QDD is a decision-diagram-based quantum circuit simulator. Its performance is
best when the simulated state and operators have enough repeated structure for
the decision diagram to share nodes. It can be slower when the circuit quickly
creates many distinct amplitudes or many distinct edge weights, because the
decision diagram then loses sharing and approaches the cost of an explicit
state-vector representation with additional bookkeeping overhead.
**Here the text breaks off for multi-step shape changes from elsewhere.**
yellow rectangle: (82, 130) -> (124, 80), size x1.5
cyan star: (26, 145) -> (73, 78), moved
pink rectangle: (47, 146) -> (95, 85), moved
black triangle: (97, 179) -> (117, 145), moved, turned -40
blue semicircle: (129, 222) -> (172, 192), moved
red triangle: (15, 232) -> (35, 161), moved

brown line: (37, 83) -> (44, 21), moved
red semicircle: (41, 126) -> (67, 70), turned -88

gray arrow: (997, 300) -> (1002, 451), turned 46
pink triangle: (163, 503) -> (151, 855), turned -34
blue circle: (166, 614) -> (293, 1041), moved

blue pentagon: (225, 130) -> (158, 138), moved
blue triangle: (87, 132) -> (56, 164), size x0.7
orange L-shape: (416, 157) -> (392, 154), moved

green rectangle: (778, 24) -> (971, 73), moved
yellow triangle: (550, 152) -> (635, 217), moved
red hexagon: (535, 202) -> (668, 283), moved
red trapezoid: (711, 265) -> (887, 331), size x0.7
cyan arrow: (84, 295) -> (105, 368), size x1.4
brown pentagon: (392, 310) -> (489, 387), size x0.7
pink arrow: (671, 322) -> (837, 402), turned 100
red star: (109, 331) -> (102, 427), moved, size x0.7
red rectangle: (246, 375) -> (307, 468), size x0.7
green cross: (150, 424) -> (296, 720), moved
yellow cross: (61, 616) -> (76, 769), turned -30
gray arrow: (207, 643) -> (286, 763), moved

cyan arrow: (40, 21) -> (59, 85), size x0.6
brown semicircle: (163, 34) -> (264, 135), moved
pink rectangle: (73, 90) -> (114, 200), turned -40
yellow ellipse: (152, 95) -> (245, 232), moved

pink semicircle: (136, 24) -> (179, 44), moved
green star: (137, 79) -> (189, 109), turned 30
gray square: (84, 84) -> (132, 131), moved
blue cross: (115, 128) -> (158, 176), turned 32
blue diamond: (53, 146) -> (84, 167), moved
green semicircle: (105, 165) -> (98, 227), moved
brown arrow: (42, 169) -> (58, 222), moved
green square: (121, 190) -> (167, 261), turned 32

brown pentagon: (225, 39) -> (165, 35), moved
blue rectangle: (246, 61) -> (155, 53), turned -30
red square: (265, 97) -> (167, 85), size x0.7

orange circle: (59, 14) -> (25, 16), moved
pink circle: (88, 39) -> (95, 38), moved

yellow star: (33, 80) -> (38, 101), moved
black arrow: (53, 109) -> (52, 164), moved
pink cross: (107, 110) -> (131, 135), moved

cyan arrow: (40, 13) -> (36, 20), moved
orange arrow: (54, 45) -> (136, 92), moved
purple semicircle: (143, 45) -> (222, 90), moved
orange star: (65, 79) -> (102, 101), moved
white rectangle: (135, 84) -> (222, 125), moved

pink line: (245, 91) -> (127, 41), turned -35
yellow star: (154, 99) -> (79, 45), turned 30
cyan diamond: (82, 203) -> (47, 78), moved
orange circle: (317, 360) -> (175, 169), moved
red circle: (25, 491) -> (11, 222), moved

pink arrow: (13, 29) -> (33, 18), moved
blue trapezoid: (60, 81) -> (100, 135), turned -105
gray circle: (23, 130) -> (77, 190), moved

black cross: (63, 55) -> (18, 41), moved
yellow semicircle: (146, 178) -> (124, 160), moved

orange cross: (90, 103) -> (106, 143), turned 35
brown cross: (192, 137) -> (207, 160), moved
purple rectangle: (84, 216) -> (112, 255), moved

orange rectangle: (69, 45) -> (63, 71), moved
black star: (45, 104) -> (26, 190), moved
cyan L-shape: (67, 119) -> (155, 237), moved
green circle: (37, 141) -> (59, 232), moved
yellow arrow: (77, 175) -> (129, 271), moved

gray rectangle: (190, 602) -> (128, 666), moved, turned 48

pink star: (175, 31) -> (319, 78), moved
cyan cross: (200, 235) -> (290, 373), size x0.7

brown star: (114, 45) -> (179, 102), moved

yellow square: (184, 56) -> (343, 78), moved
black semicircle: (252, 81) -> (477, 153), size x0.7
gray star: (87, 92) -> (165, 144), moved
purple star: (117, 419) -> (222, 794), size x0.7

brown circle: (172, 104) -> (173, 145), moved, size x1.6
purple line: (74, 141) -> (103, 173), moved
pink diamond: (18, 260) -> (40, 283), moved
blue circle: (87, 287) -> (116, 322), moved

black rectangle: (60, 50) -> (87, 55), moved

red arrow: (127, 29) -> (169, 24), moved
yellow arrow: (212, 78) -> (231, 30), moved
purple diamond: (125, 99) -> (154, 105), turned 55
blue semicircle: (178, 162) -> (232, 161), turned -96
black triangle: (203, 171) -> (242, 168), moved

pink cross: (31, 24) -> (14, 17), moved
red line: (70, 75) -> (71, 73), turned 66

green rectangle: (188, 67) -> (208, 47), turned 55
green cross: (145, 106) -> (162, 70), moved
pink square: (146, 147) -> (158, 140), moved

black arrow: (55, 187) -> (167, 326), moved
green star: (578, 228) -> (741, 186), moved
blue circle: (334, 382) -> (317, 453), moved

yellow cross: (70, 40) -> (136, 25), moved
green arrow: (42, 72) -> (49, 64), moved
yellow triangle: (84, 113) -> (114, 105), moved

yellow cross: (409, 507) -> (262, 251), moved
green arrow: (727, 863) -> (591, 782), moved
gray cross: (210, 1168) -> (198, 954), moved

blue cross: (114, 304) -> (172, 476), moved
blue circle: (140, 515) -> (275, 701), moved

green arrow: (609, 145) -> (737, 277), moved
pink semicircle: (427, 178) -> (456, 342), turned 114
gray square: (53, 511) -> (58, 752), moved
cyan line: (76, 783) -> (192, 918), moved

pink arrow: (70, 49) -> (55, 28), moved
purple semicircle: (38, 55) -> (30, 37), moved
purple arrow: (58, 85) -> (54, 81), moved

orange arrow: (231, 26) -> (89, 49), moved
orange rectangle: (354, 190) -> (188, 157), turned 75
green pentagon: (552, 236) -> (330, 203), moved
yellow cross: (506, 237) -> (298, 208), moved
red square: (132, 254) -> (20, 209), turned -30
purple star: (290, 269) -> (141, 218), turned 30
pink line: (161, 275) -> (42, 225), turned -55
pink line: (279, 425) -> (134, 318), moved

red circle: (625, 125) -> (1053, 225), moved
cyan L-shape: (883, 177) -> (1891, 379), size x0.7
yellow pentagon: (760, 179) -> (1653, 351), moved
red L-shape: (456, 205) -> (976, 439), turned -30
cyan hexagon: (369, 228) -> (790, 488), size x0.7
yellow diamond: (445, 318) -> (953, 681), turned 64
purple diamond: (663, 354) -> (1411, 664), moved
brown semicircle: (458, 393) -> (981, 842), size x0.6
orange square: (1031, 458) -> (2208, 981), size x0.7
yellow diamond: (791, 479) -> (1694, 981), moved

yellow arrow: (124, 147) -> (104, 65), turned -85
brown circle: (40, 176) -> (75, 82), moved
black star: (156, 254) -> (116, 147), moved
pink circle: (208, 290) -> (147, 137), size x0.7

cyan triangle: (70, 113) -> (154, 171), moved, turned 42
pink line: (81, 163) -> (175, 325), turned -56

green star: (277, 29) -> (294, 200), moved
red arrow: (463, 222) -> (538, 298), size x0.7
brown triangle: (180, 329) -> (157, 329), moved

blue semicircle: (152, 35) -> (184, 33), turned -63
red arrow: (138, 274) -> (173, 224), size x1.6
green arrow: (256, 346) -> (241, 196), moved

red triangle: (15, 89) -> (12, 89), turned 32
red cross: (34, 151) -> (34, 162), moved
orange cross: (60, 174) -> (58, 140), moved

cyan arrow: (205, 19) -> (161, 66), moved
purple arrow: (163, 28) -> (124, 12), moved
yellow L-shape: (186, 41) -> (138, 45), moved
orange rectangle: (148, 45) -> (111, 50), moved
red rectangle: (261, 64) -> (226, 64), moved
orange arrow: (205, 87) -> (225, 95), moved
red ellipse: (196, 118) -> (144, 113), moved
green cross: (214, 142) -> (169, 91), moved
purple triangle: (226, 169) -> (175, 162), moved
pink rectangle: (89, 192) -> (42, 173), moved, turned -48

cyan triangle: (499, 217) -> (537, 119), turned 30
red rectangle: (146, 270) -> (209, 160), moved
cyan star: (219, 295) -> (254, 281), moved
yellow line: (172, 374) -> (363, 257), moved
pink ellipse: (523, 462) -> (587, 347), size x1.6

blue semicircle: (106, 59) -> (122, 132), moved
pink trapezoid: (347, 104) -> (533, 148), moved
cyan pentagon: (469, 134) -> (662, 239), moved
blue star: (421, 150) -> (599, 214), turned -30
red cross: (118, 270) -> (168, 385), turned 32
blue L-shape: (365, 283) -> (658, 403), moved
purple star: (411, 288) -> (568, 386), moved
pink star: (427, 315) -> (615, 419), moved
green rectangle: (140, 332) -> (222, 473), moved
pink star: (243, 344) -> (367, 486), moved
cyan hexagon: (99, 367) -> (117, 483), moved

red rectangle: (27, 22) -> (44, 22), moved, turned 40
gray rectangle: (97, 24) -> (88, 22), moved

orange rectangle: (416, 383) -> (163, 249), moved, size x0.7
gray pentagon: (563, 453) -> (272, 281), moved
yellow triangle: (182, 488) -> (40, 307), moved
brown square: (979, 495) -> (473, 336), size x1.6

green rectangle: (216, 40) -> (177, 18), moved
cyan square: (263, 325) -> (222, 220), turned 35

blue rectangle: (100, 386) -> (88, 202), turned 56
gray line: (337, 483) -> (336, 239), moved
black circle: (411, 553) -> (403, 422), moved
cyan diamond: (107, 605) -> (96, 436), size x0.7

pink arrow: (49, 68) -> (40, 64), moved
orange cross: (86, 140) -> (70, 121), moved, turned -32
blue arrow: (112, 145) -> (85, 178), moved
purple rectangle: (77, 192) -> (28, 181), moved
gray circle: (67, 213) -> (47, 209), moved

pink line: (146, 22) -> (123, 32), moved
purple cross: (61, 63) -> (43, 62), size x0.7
This page gives practical guidance for choosing workloads where QDD is likely
to work well.

## When QDD Tends To Be Fast

QDD is well suited to circuits whose state evolution remains compact as a
decision diagram:

- Grover-style search circuits with repeated oracle and diffusion blocks.
- Shor-style arithmetic circuits made from reversible modular arithmetic,
  controlled operations, and repeated structured subcircuits.
- Circuits with many Clifford, permutation, controlled-NOT, Toffoli, and other
  operations that preserve regular structure.
- Problems where a large Hilbert space is explored, but the amplitudes still
  fall into repeated patterns.

Grover and Shor circuits often have these properties. They may use many qubits
and many gates, but the circuit structure is highly regular, and intermediate
states often contain repeated subgraphs that a decision diagram can represent
compactly.

## When QDD Can Be Slow

QDD is less favorable for circuits that create many unrelated amplitudes:

- VQE circuits with hardware-efficient ansatze such as `EfficientSU2` or
  `RealAmplitudes` at large depth.
- Circuits with many independent small-angle rotations.
- Random or problem-instance-specific parameterized circuits with little
  repeated structure.
- Optimization loops that evaluate thousands of slightly different parameter
  points.

In these cases, each parameter value can introduce distinct edge weights. When
those weights are all different, the decision diagram cannot merge as many
nodes. A state-vector simulator may then be faster because it performs dense
linear algebra directly without maintaining the decision-diagram structure.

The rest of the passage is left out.